Les conclusions de cette étude sont les suivantes :

au regard de la situation économique générale, la France se trouve dans une situation relativement favorable en Europe tant en PIB par habitant qu'en PIB par personne occupée ; en revanche elle a vu sa situation relative, comme d'ailleurs le reste de l'Union européenne à Quinze, se dégrader depuis le milieu des années 90 par rapport aux États-Unis ;

la France est bien située dans l'Union dans le domaine de l'environnement (émission de gaz à effet de serre, intensité énergétique, volume du transport de fret) ;

la France se trouve encore en position assez favorable en Europe pour l'innovation (2,26 % de dépenses intérieures brutes de recherche et développement rapportées au PIB pour une moyenne communautaire à Quinze de 1,99 %, et niveau d'instruction relativement élevé des jeunes de 20 à 24 ans), mais elle ne progresse pas ou peu en tendance ;

la situation de la France apparaît contrastée au regard de l'intégration des marchés et de la réforme économique ;

la France apparaît seulement proche de la moyenne de l'Union en matière de cohésion sociale (taux de risque de pauvreté après transferts sociaux, taux de chômage de longue durée et dispersion des taux d'emplois régionaux) ;

la France se trouve dans une situation médiocre au sein de l'Union pour les autres indicateurs relatifs à l'emploi (69,4 % pour le taux d'emploi des hommes de 15 à 64 ans contre 70,8 % pour la moyenne de l'Union européenne à vingt-cinq et 72,6 % pour l'Union à quinze, 36,8 % pour le taux d'emploi des personnes âgées de 55 à 64 ans contre 40,2 % pour l'Union européenne à vingt-cinq).

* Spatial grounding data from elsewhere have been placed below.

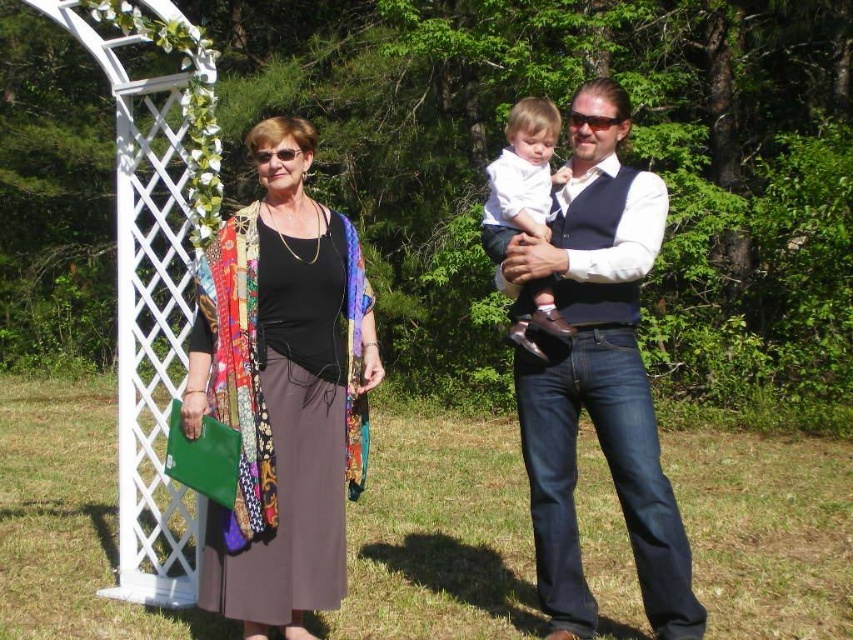 Is matte white shirt at center to the left of white soft fabric baby at center from the viewer's perspective?

In fact, matte white shirt at center is to the right of white soft fabric baby at center.

Who is positioned more to the left, matte white shirt at center or white soft fabric baby at center?

Positioned to the left is white soft fabric baby at center.

Who is more distant from viewer, (610, 100) or (515, 180)?

Positioned behind is point (515, 180).

You are a GUI agent. You are given a task and a screenshot of the screen. Output one action in this format:
    pyautogui.click(x=<x>, y=<y>)
    Task: Click on the matte white shirt at center
    This screenshot has height=640, width=853.
    Given the screenshot: What is the action you would take?
    pyautogui.click(x=598, y=376)

Which is more to the right, multicolored fabric shawl at left or white soft fabric baby at center?

white soft fabric baby at center

Does point (311, 352) come in front of point (538, 134)?

Yes, it is in front of point (538, 134).

Is point (230, 248) closer to camera compared to point (492, 256)?

Yes, it is in front of point (492, 256).

The width and height of the screenshot is (853, 640). I want to click on multicolored fabric shawl at left, so click(x=283, y=392).

How far apart are multicolored fabric shawl at left and matte white shirt at center?

A distance of 1.18 meters exists between multicolored fabric shawl at left and matte white shirt at center.

Consider the image. Is multicolored fabric shawl at left smaller than matte white shirt at center?

Incorrect, multicolored fabric shawl at left is not smaller in size than matte white shirt at center.

Between point (247, 516) and point (587, 115), which one is positioned in front?

Point (247, 516)

Where is `multicolored fabric shawl at left`? The width and height of the screenshot is (853, 640). multicolored fabric shawl at left is located at coordinates (283, 392).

Comme le souligne la Commission, « l'application efficace des programmes nationaux de réforme et leur contribution à la croissance et à l'emploi doivent maintenant devenir tout à fait prioritaires... La prochaine étape logique sera ainsi l'examen, par la Commission et les États membres (tant collectivement que bilatéralement), de la manière de renforcer et de développer les programmes nationaux de réforme, tout en respectant pleinement les traditions nationales, pour tenir davantage compte non seulement de la dimension communautaire, mais aussi des conséquences des décisions politiques prises par les autres États membres ». La Commission organisera ce processus.

Les États membres devront ainsi veiller à la cohérence entre leurs programmes nationaux de réforme et l'usage qu'ils feront des fonds de cohésion et de développement rural dans le cadre des nouvelles perspectives financières. La Commission coopérera avec les États membres - y compris avec les coordonnateurs nationaux pour Lisbonne - pour s'assurer que toutes les mesures qui s'imposent ont été mises en application d'ici 2008. En ce qui concerne le programme communautaire de Lisbonne et les programmes nationaux de réforme, la Commission fera le point de la situation dans son rapport au Conseil européen de printemps 2007.

* (1) Les différents extraits des conclusions du Conseil consacrées à la stratégie de Lisbonne sont fournis en annexe.

* (2) Voir le texte complet du PNR français en annexe ainsi que son analyse en fonction des 24 lignes directrices.